Prediction of category proportions under area-level compositional mixed models


Miscellanenous (Nonignorability, Measurement Error, Errors in Sampling Variance, Multiple-category Outcome )

María Dolores Esteban (Universidad Miguel Hernandez de Elche)
María José Lombardía Cortiña (Departamento de Matemática, Universidade da Coruña, España)
Esther López Vizcaíno (Instituto Galego de Estatística, Spain)
Domingo Morales (Universidad Miguel Hernández de Elche, Spain) (Speaker)

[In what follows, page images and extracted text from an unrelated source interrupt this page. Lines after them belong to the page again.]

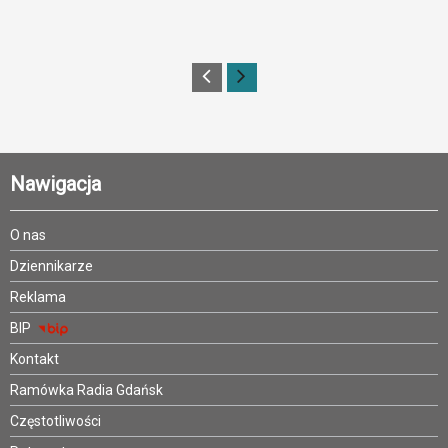
Nawigacja
O nas
Dziennikarze
Reklama
BIP
Kontakt
Ramówka Radia Gdańsk
Częstotliwości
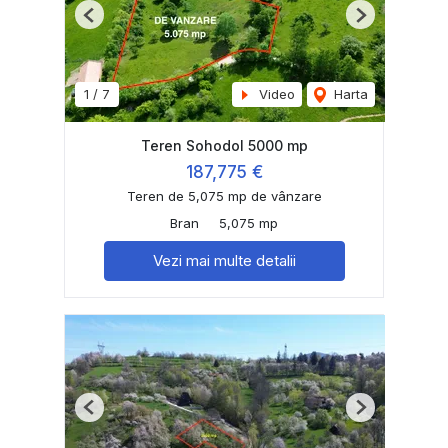
Previous
Next
1
/
7
Video
Harta
Teren Sohodol 5000 mp
187,775 €
Teren de 5,075 mp de vânzare
Bran
5,075 mp
Vezi mai multe detalii
Previous
Next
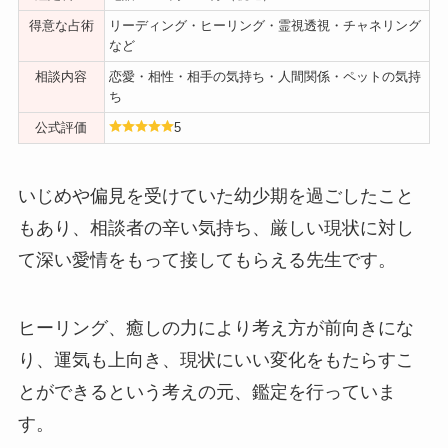
得意な占術
リーディング・ヒーリング・霊視透視・チャネリング
など
相談内容
恋愛・相性・相手の気持ち・人間関係・ペットの気持
ち
公式評価
5
いじめや偏見を受けていた幼少期を過ごしたこと
もあり、相談者の辛い気持ち、厳しい現状に対し
て深い愛情をもって接してもらえる先生です。
ヒーリング、癒しの力により考え方が前向きにな
り、運気も上向き、現状にいい変化をもたらすこ
とができるという考えの元、鑑定を行っていま
す。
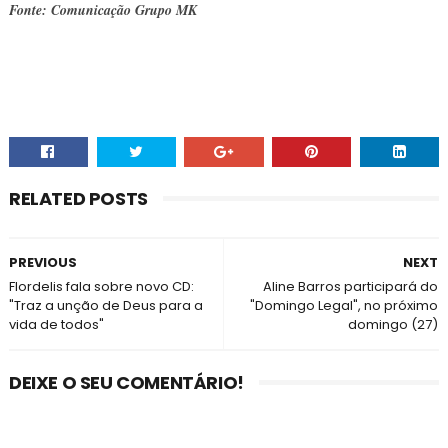
Fonte: Comunicação Grupo MK
RELATED POSTS
PREVIOUS
NEXT
Flordelis fala sobre novo CD:
Aline Barros participará do
"Traz a unção de Deus para a
"Domingo Legal", no próximo
vida de todos"
domingo (27)
DEIXE O SEU COMENTÁRIO!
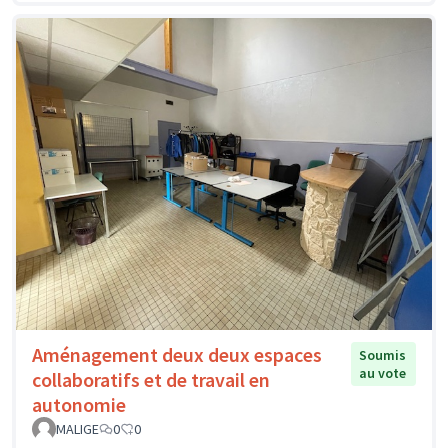
Aménagement deux deux espaces
Soumis
au vote
collaboratifs et de travail en
autonomie
MALIGE
0
0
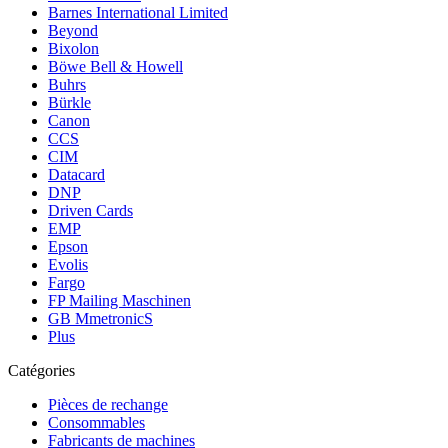
Barnes International Limited
Beyond
Bixolon
Böwe Bell & Howell
Buhrs
Bürkle
Canon
CCS
CIM
Datacard
DNP
Driven Cards
EMP
Epson
Evolis
Fargo
FP Mailing Maschinen
GB MmetronicS
Plus
Catégories
Pièces de rechange
Consommables
Fabricants de machines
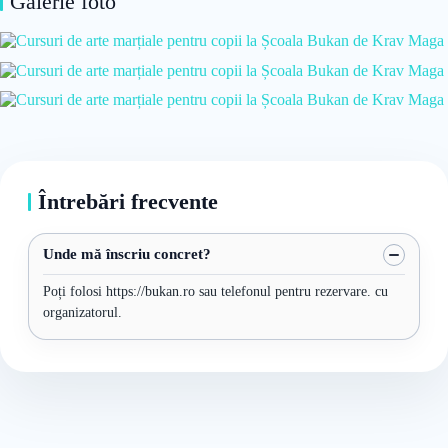
Galerie foto
Întrebări frecvente
Unde mă înscriu concret?
Poți folosi https://bukan.ro sau telefonul pentru rezervare. cu
organizatorul.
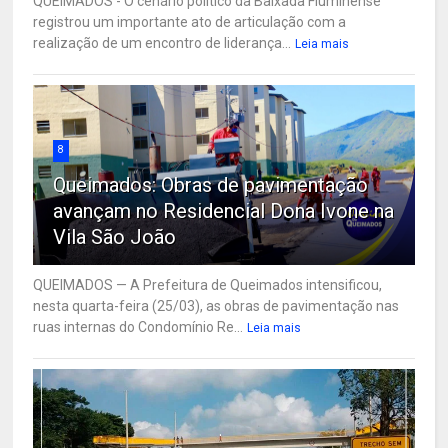
QUEIMADOS - O cenário político da Baixada Fluminense
registrou um importante ato de articulação com a
realização de um encontro de liderança...
Leia mais
8
Queimados: Obras de pavimentação
avançam no Residencial Dona Ivone na
Vila São João
QUEIMADOS — A Prefeitura de Queimados intensificou,
nesta quarta-feira (25/03), as obras de pavimentação nas
ruas internas do Condomínio Re...
Leia mais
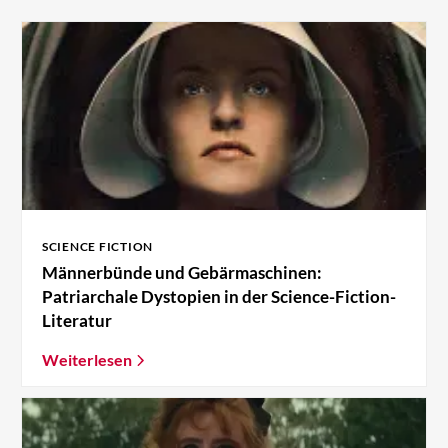
SCIENCE FICTION
Männerbünde und Gebärmaschinen:
Patriarchale Dystopien in der Science-Fiction-
Literatur
Weiterlesen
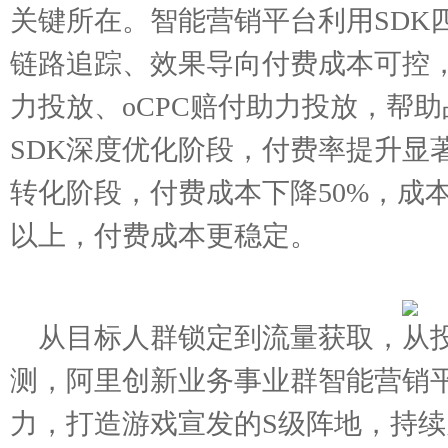
关键所在。智能营销平台利用SDK
链路追踪、效果导向付费成本可控
力投放、oCPC赔付助力投放，帮
SDK深度优化阶段，付费率提升显著
转化阶段，付费成本下降50%，成
以上，付费成本更稳定。
从目标人群锁定到流量获取，从
测，阿里创新业务事业群智能营销
力，打造游戏宣发的S级阵地，持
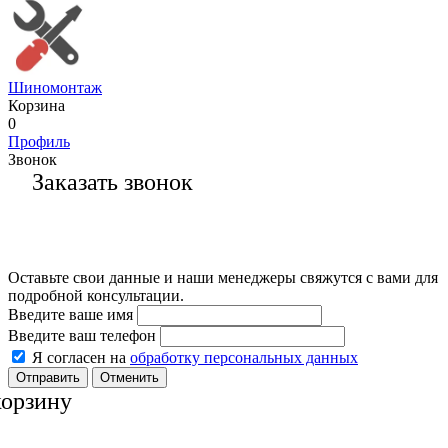
Шиномонтаж
Корзина
0
Профиль
Звонок
Заказать звонок
Оставьте свои данные и наши менеджеры свяжутся с вами для
подробной консультации.
Введите ваше имя
Введите ваш телефон
Я согласен на
обработку персональных данных
Отменить
корзину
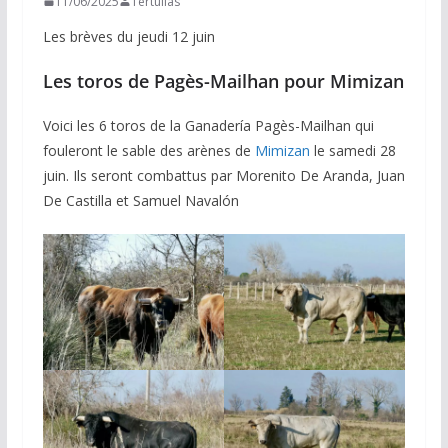
11/06/2025
Tertulias
Les brèves du jeudi 12 juin
Les toros de Pagès-Mailhan pour Mimizan
Voici les 6 toros de la Ganadería Pagès-Mailhan qui
fouleront le sable des arènes de
Mimizan
le samedi 28
juin. Ils seront combattus par Morenito De Aranda, Juan
De Castilla et Samuel Navalón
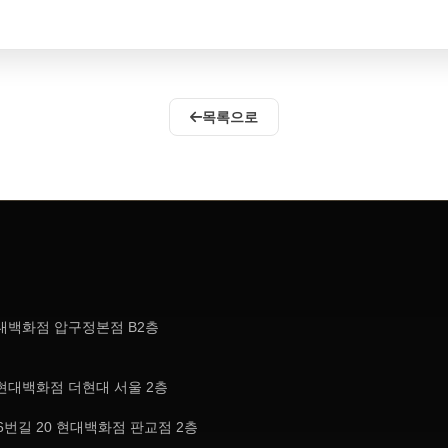
목록으로
현대백화점 압구정본점 B2층
현대백화점 더현대 서울 2층
번길 20 현대백화점 판교점 2층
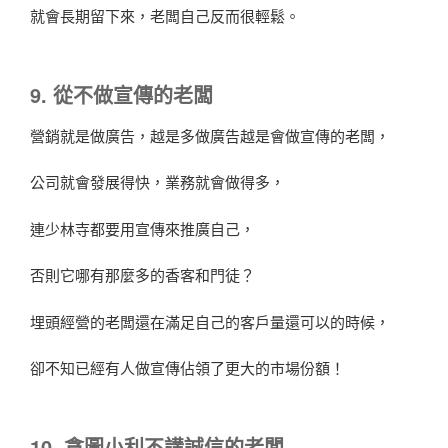
就會長期留下來，老闆自己反而很輕鬆。
9. 從不做宣傳的老闆
營銷就是做廣告，越是多做廣告越是會做宣傳的老闆，
公司就會發展得快，業務就會做得多，
連少林寺都要用宣傳來推廣自己，
否則它哪有那麼多的香客和門徒？
埋頭經營的老闆還在滿足自己的客戶量還可以的時候，
卻不知已經有人做宣傳佔領了更大的市場份額！
10. 貪圖小利不講誠信的老闆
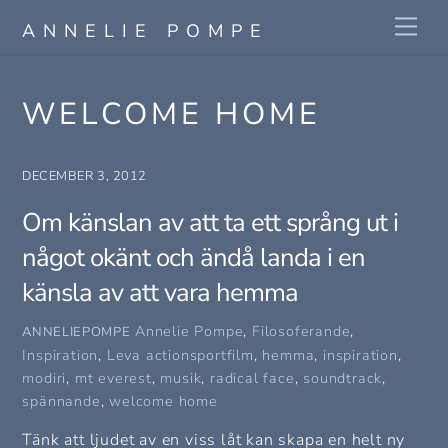
Skip
Me
ANNELIE POMPE
to
content
WELCOME HOME
DECEMBER 3, 2012
Om känslan av att ta ett språng ut i
något okänt och ändå landa i en
känsla av att vara hemma
Annelie Pompe
,
Filosoferande
,
ANNELIEPOMPE
Inspiration
,
Leva
actionsportfilm
,
hemma
,
inspiration
,
modiri
,
mt everest
,
musik
,
radical face
,
soundtrack
,
spännande
,
welcome home
Tänk att ljudet av en viss låt kan skapa en helt ny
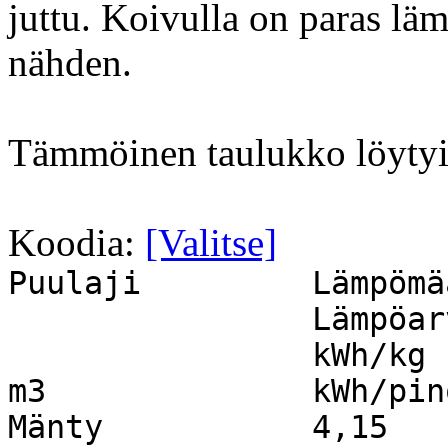
juttu. Koivulla on paras lä
nähden.
Tämmöinen taulukko löytyi
Koodia:
[Valitse]
Puulaji
Lämpöm
Lämpöar
kWh/kg
m3
kWh/pin
Mänty
4,15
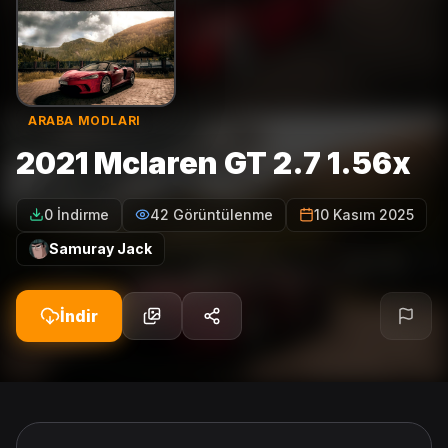
ARABA MODLARI
2021 Mclaren GT 2.7 1.56x
0 İndirme
42 Görüntülenme
10 Kasım 2025
Samuray Jack
İndir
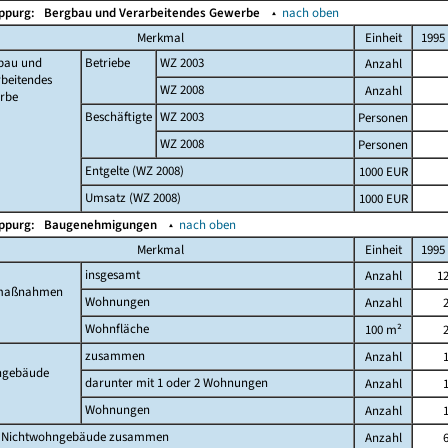
Oppurg:
Bergbau und Verarbeitendes Gewerbe
▴
nach oben
Merkmal
Einheit
1995
bau und
Betriebe
WZ 2003
Anzahl
beitendes
WZ 2008
Anzahl
rbe
Beschäftigte
WZ 2003
Personen
WZ 2008
Personen
Entgelte (WZ 2008)
1000 EUR
Umsatz (WZ 2008)
1000 EUR
Oppurg:
Baugenehmigungen
▴
nach oben
Merkmal
Einheit
1995
insgesamt
Anzahl
1
maßnahmen
Wohnungen
Anzahl
Wohnfläche
100 m²
zusammen
Anzahl
gebäude
darunter mit 1 oder 2 Wohnungen
Anzahl
Wohnungen
Anzahl
 Nichtwohngebäude zusammen
Anzahl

Compositional data analysis deals with vectors, called compositions, with nonnegative elements representing proportions or counts of some partition of a given population that fulfil a size constraint. Many surveys have categorical variables that produce compositional data after calculating the direct weighted estimators of the domain totals or proportions of categories. For the case of a classification variable with four categories, a trivariate Fay-Herriot model is fitted to the additive log-ratio transformation of the compositions and the corresponding EBLUPs are derived. The model-based estimators of proportions are obtained by applying the inverse additive logistic transformation to the vectors of EBLUPs. This approach allows positive and negative correlations between the direct estimators of the category proportions. This is an advantage with respect to the multinomial mixed models that only permit negative correlations. The mean squared errors of the proposed predictors of category proportions are estimated by parametric bootstrap. The communication presents the required mathematical derivations and the results of three simulation experiments. Simulation 1 investigates the behaviour of the REML estimators of the model parameters (regression parameters and six variance components). Simulation 2 studies the performance of the proposed predictors of category proportions and makes comparisons with the predictors derived under multinomial mixed models. Simulation 3 analyses the implemented parametric bootstrap procedure. Finally, an application to data from a survey on health conditions in the region of Galicia (north-west of Spain) is given.